» Task requirements
Could you count the lines below that include the word "with" and give only the number?
[Start of Attachment]
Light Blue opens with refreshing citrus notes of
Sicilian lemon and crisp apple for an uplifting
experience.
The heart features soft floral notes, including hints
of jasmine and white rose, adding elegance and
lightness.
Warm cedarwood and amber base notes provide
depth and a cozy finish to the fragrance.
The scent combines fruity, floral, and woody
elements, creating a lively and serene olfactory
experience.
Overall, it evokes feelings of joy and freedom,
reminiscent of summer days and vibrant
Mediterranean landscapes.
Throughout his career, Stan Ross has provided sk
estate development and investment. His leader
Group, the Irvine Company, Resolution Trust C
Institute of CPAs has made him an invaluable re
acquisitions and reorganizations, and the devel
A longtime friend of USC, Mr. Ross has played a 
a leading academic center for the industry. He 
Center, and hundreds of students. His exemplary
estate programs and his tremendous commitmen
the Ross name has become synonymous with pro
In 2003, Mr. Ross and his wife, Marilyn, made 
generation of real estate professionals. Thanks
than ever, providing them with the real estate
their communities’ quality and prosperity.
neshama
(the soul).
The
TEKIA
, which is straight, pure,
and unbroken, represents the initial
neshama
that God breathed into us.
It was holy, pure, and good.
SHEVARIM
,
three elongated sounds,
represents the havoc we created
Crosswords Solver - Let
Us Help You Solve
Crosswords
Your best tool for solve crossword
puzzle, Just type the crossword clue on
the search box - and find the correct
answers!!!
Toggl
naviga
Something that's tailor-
[End of Attachment]
[Start of Attachment]
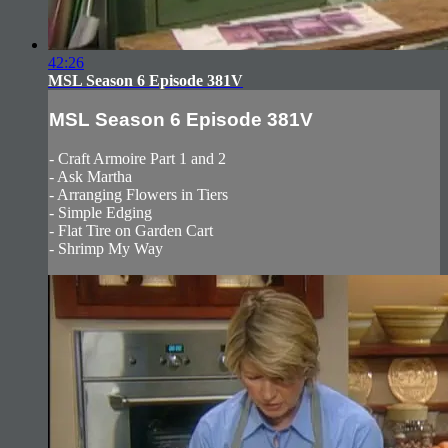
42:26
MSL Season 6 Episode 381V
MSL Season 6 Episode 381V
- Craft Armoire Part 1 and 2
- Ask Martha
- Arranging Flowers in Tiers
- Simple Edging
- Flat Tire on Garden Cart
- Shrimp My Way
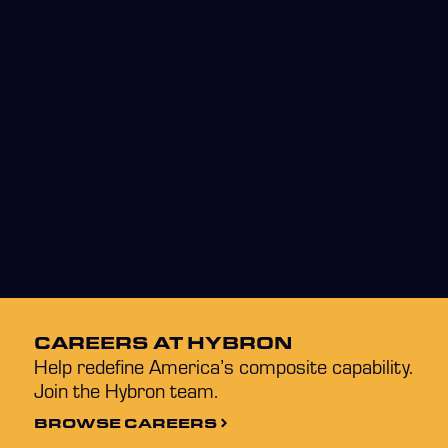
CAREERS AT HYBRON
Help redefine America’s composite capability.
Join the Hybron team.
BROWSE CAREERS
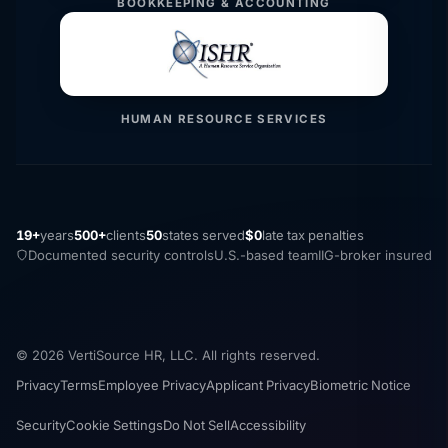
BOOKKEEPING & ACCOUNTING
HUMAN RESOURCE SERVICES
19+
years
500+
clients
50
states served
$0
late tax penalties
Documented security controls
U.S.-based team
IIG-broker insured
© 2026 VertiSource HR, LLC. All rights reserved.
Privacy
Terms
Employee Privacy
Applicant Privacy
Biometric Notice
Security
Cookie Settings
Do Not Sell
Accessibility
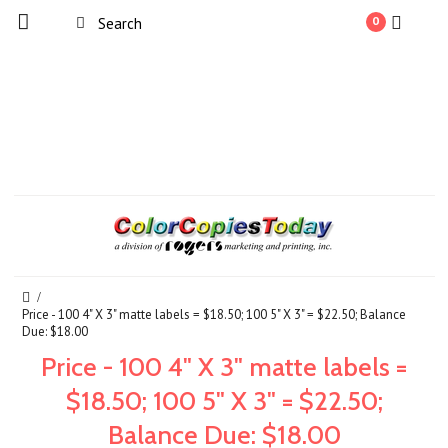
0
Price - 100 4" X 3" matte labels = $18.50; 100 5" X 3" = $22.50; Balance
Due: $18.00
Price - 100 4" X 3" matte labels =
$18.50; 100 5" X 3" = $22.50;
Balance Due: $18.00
[End of Attachment]
[Start of Attachment]
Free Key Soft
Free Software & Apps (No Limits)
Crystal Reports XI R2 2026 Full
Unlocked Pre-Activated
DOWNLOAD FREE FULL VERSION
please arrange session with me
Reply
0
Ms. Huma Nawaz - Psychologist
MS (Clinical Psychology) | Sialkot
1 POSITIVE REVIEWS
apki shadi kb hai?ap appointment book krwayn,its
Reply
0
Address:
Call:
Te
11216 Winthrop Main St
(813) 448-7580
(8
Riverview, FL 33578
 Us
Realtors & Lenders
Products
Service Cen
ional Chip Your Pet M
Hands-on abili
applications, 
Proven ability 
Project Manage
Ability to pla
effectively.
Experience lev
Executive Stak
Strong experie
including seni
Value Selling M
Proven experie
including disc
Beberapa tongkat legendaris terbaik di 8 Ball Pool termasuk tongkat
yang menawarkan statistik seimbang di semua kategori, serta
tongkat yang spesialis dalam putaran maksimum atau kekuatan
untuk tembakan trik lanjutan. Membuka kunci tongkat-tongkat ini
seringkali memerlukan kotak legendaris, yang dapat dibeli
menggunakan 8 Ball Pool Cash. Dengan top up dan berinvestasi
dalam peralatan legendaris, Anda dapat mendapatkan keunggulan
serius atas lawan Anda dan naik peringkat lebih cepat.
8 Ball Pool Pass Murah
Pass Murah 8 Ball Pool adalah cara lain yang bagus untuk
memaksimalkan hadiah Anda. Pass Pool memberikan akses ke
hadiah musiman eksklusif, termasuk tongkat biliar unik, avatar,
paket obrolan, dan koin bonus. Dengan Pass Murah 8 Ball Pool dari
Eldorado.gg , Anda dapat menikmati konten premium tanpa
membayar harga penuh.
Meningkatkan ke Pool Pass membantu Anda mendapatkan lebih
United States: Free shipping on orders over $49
[End of Attachment]
» Response area
4